In a similar manner, Nigeria needs to put in place a structure that will help its young sports personnel get to the next level of their career. There should be players’ development programmes in our schools for youth who chose to venture into sports. Past sports personnel could be engaged to drive the programme in various states and schools of the federation.

It is now crystal clear that sports and education can be properly tailored to accommodate each other, bearing in mind sports just as education is a key driver for socio-economic growth.

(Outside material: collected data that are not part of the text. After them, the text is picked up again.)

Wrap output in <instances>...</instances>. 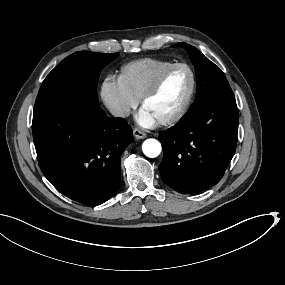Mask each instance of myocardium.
<instances>
[{"label":"myocardium","instance_id":"1","mask_svg":"<svg viewBox=\"0 0 285 285\" xmlns=\"http://www.w3.org/2000/svg\"><path fill=\"white\" fill-rule=\"evenodd\" d=\"M176 73L187 74L190 79V82H189L190 87H189V91H188V94L186 96V99L183 105L175 113L168 115L159 120V123L163 125H170V124H174L178 122L188 111L191 105V102H192L194 88H195V81H194V76L192 72L189 69L182 67V66H175V67H172L166 70L159 77L156 83L141 95L140 100H139L140 105L143 106L152 96L158 93L161 90V88L164 86V84L167 82V80Z\"/></svg>","mask_w":285,"mask_h":285}]
</instances>
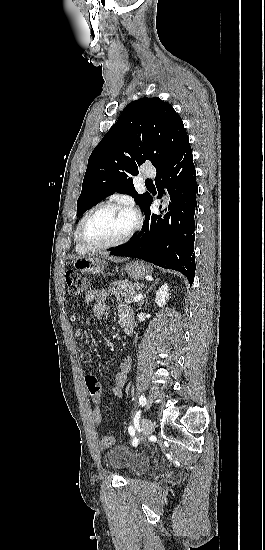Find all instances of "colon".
<instances>
[{
    "mask_svg": "<svg viewBox=\"0 0 265 550\" xmlns=\"http://www.w3.org/2000/svg\"><path fill=\"white\" fill-rule=\"evenodd\" d=\"M65 282L67 287V293L71 297H77L81 295L87 289L88 282L84 276L74 270H69L65 273ZM86 387L89 392V395L92 397L93 402L95 403V408L92 411V417L94 420L98 421L101 419V412L97 406L100 396L101 388L98 379L95 376L86 377ZM101 444L104 448H109L114 444V438L111 435H104Z\"/></svg>",
    "mask_w": 265,
    "mask_h": 550,
    "instance_id": "colon-1",
    "label": "colon"
}]
</instances>
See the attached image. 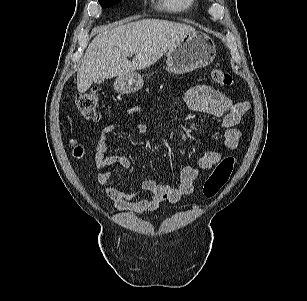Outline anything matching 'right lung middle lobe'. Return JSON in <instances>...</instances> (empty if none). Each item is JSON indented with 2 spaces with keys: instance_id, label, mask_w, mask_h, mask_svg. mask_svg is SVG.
<instances>
[{
  "instance_id": "obj_1",
  "label": "right lung middle lobe",
  "mask_w": 307,
  "mask_h": 301,
  "mask_svg": "<svg viewBox=\"0 0 307 301\" xmlns=\"http://www.w3.org/2000/svg\"><path fill=\"white\" fill-rule=\"evenodd\" d=\"M121 0H99V3L103 8L113 6L116 3H119Z\"/></svg>"
}]
</instances>
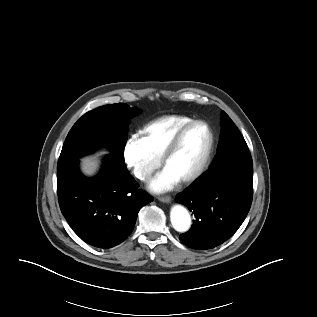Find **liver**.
I'll return each instance as SVG.
<instances>
[{
	"instance_id": "1",
	"label": "liver",
	"mask_w": 317,
	"mask_h": 317,
	"mask_svg": "<svg viewBox=\"0 0 317 317\" xmlns=\"http://www.w3.org/2000/svg\"><path fill=\"white\" fill-rule=\"evenodd\" d=\"M104 153L105 152H100L98 155H102ZM96 157L97 156L86 157L81 160V170L85 175L91 176L97 171L99 162Z\"/></svg>"
}]
</instances>
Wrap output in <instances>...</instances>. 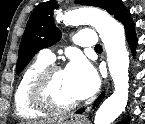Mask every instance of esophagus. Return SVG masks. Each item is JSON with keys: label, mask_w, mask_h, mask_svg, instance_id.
Returning <instances> with one entry per match:
<instances>
[{"label": "esophagus", "mask_w": 145, "mask_h": 124, "mask_svg": "<svg viewBox=\"0 0 145 124\" xmlns=\"http://www.w3.org/2000/svg\"><path fill=\"white\" fill-rule=\"evenodd\" d=\"M79 120H80L81 122H83V121H85V118H80Z\"/></svg>", "instance_id": "esophagus-1"}]
</instances>
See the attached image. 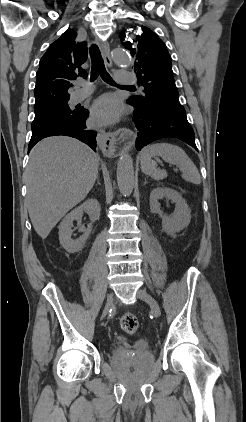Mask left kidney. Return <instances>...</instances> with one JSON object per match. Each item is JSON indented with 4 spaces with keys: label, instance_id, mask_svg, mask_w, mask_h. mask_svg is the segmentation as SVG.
Returning a JSON list of instances; mask_svg holds the SVG:
<instances>
[{
    "label": "left kidney",
    "instance_id": "obj_1",
    "mask_svg": "<svg viewBox=\"0 0 246 422\" xmlns=\"http://www.w3.org/2000/svg\"><path fill=\"white\" fill-rule=\"evenodd\" d=\"M167 198L175 203V211L167 216L161 211L159 200ZM150 210L161 215L162 229L169 235H174L186 228L191 221V210L182 196L172 188L157 187L150 193Z\"/></svg>",
    "mask_w": 246,
    "mask_h": 422
}]
</instances>
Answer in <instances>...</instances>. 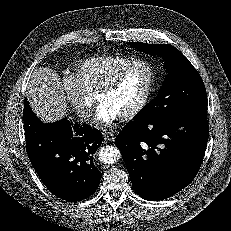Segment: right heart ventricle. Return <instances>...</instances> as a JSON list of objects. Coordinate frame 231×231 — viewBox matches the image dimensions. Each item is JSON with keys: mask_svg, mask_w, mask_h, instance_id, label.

It is high time Nigeria education policymakers and implementers learn to create the needed friendly environment that will allow students to participate in sports competitions without missing out on their studies.

It is a proven fact that sports and education are irreversibly interwoven, one promotes the other. One is also embedded in the other as sports form parts of education, so education provides platforms by which different aspects of sports manifest their practices and activities.

Sport is now more than ever before commanding global attention, besides; it is a viable means of foreign exchange growth. Its influence on world peace, economy, and the development of social relationships cannot be underestimated.

It is against this background that most developed countries, such as Japan, China, Poland, the USA, and France, among others, have come to appreciate the need to invest heavily in school sports.

To achieve effective education and sports system in the country, the government must equip the public schools with sporting equipment and well-trained sports trainers.

Thomas Omotayo, a public school teacher decried the fact that many state governments and many private school owners are paying lip service to the need of sports and extra-curricular activities in primary and secondary schools which should serve as a grooming ground for talent discovery and mentorship.

“It is a pity that our school system is lagging behind sport-wise. Stakeholders and shareholders in the education sector seem to have jettisoned the needs for sports and sporting facilities in our schools,” he said.

Besides, the inadequate sport funding by the various government, another issue hindering the sports development of Nigerian youth, especially, the female gender is the anti-sports position of many parents.

For instance, Oluwatobiloba Amusan a gold medal-winning Nigerian track and field athlete who specialises in the 100 metres hurdles and also competes as a sprinter had a discouraging parental disposition to her career.

Our Lady of Apostles Secondary School, Ijebu-Ode before proceeding to the University of Texas at El Paso in the United States Of America (USA).

The Our Lady of Apostles Secondary School in Ijebu Ode, told the story of her father stood against her sporting interest even while still in secondary school

“My mum was in full support of my athletics career but dad wanted me to focus on school. He limited my time at the stadium, but I used to sneak to the track thanks to Mum telling Dad I’d gone to church!” she stated.

Similarly, Asisat Oshoala, Super Falcons striker revealed that she faced a lot of challenges with her family before she started playing professionally.

“Growing up, I never had the intention to play football. I wanted to be a lawyer. But I changed my mind because I saw I was good at playing football.

“My parents did not want me to play football. I was always punished every time I got back home dirty, especially my dad because he wanted me to focus on school work.

“Sometimes, they would refuse to give me food as punishment whenever I went to play football. And I would have to run to my grandma’s place so they wouldn’t beat me.

However, it all changed when the opportunity to play for FC Robo came,” Oshoala said in her FIFA documentary.

This is unlike Iga Tomasz, the father of Swiatek, who took it upon himself to bring out the best in his child.

Swiatek’s victory at the 2020 Roland Garros (French Open) is already leaving its mark on the country’s sports circle. She is confident that her performance at the tournament will help to trigger the organisers of the WTA-rank tournament on Polish soil.

And that will mean a much more foreign exchange income for her home country.

It is high time Nigeria put the needed structures in place that will drive sports and education to the peak and position the country amongst the best in the international community.